Status
Scientific disciplines
Research direction
Applied Physico-chemistry and Mechanics
Affiliate site
Rueil-Malmaison
In the context of combatting climate change, hydrogen can play a key role as an energy vector in diminishing CO2 emissions if produced from renewable sources. For its storage, one viable option is to store hydrogen under high-pressure, high-strength vessels in its molecular (H2) form. However, storing hydrogen gas in steel pressure vessels/pipelines runs the risk of hydrogen embrittlement and dangerous failures. The physical chemistry of hydrogen entry processes – the first steps prior to letting “externally produced” atomic hydrogen occupy precarious positions in the matrix– are far-ranging. Low carbon pipeline steels are covered with iron oxides and the role of iron oxides against hydrogen entry is dismissed as protective. Yet, this judgement remains questionable in the light of assuring integrity of these high-pressure hydrogen-filled gas pipelines for decades to come. It is therefore essential to explore in more detail the mechanism how hydrogen interacts, adsorbs on the iron oxide interface and diffuses into the surface sublayer.

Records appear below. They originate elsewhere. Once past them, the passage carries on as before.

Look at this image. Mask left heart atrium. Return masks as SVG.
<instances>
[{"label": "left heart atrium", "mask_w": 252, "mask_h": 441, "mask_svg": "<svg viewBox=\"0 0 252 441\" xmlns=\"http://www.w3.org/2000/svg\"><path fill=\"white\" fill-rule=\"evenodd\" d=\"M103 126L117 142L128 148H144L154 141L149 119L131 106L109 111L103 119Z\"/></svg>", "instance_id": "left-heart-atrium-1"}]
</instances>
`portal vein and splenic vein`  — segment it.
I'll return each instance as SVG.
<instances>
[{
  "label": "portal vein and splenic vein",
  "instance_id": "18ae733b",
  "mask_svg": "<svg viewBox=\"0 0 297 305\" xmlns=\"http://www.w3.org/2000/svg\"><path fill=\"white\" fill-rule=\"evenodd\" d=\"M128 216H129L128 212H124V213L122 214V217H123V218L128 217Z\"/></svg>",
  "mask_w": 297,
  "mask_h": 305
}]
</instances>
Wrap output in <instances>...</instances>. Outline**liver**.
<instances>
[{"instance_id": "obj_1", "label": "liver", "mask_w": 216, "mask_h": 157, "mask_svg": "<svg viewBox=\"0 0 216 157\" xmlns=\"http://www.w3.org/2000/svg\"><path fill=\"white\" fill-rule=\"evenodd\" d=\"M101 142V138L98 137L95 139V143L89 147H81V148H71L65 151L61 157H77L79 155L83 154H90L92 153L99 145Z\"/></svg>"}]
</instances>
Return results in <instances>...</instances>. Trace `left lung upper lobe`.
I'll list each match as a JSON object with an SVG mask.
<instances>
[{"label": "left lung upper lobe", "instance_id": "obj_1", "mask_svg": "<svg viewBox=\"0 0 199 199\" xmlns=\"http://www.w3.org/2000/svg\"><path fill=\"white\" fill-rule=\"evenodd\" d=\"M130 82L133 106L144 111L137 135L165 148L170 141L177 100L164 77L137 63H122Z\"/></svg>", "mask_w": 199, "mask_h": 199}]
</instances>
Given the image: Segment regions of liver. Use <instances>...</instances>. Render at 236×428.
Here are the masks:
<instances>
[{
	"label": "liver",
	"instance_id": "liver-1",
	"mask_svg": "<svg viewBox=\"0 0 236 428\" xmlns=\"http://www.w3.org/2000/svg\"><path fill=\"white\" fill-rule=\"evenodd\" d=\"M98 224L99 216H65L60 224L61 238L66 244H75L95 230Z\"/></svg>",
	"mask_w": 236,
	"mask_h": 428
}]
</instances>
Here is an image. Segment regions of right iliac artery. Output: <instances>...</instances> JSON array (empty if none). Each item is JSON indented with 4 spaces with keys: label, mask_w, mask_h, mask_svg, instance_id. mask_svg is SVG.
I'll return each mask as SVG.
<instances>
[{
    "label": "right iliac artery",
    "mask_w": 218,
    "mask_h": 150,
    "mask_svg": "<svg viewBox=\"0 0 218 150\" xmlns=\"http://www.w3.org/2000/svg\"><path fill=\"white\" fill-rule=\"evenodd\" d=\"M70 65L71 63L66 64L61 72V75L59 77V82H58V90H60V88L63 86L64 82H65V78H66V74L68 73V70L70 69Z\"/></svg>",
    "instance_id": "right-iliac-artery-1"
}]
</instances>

In the proposed PhD study, the interaction of hydrogen and iron oxide is studied both experimentally and by molecular simulations. Surface analysis techniques like LEED/STM/XPS will be performed on a bare iron oxide grown on an iron crystal as well after hydrogen dosages, while ToF-SIMS to analyse the penetrated hydrogen. Additionally, the impact of contaminants like H2S on the hydrogen uptake will be investigated.

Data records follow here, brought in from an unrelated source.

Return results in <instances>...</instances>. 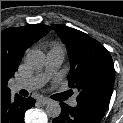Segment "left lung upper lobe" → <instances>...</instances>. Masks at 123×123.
I'll return each instance as SVG.
<instances>
[{"label":"left lung upper lobe","mask_w":123,"mask_h":123,"mask_svg":"<svg viewBox=\"0 0 123 123\" xmlns=\"http://www.w3.org/2000/svg\"><path fill=\"white\" fill-rule=\"evenodd\" d=\"M52 26L69 50V86L79 91L77 105L104 114L110 102L115 77L109 51L86 33L65 25Z\"/></svg>","instance_id":"obj_1"}]
</instances>
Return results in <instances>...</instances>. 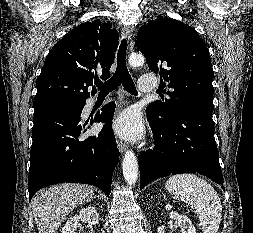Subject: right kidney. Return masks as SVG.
Listing matches in <instances>:
<instances>
[{"label": "right kidney", "mask_w": 253, "mask_h": 233, "mask_svg": "<svg viewBox=\"0 0 253 233\" xmlns=\"http://www.w3.org/2000/svg\"><path fill=\"white\" fill-rule=\"evenodd\" d=\"M79 219L85 220L89 225H96L98 224L97 210L92 206L82 208L79 215L70 217L67 220L62 229V233H75L74 231L76 230Z\"/></svg>", "instance_id": "1"}]
</instances>
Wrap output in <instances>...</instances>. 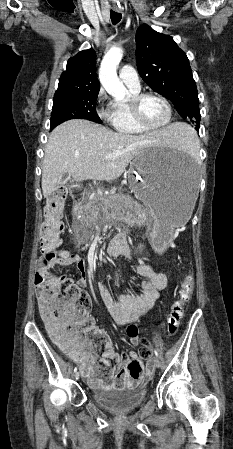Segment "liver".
I'll return each mask as SVG.
<instances>
[{
    "label": "liver",
    "mask_w": 233,
    "mask_h": 449,
    "mask_svg": "<svg viewBox=\"0 0 233 449\" xmlns=\"http://www.w3.org/2000/svg\"><path fill=\"white\" fill-rule=\"evenodd\" d=\"M183 135L182 124L141 135L112 130L87 120H69L49 135L42 166L43 196H50L69 173L74 181L87 179L111 181L120 177L128 164L143 149L166 147ZM114 154L110 160L104 157Z\"/></svg>",
    "instance_id": "6515ba94"
}]
</instances>
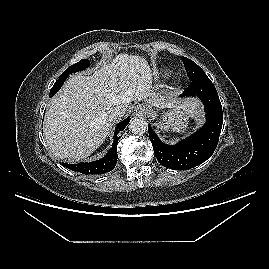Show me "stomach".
<instances>
[{"label": "stomach", "mask_w": 269, "mask_h": 269, "mask_svg": "<svg viewBox=\"0 0 269 269\" xmlns=\"http://www.w3.org/2000/svg\"><path fill=\"white\" fill-rule=\"evenodd\" d=\"M188 124V113L181 109H173L162 115L158 127L164 131L182 132Z\"/></svg>", "instance_id": "0dacf381"}]
</instances>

A mechanistic molecular modelling study based on density functional theory will closely accompany the experimental volet, which describes both thermodynamical and kinetically the processes of hydrogen adsorption and absorption into the subsurface.
This PhD position is available at IFP Energies nouvelles and in close collaboration with the PCS group of the Institute de Recherche de Chimie Paris, ENSCP, CNRS, PSL Research University.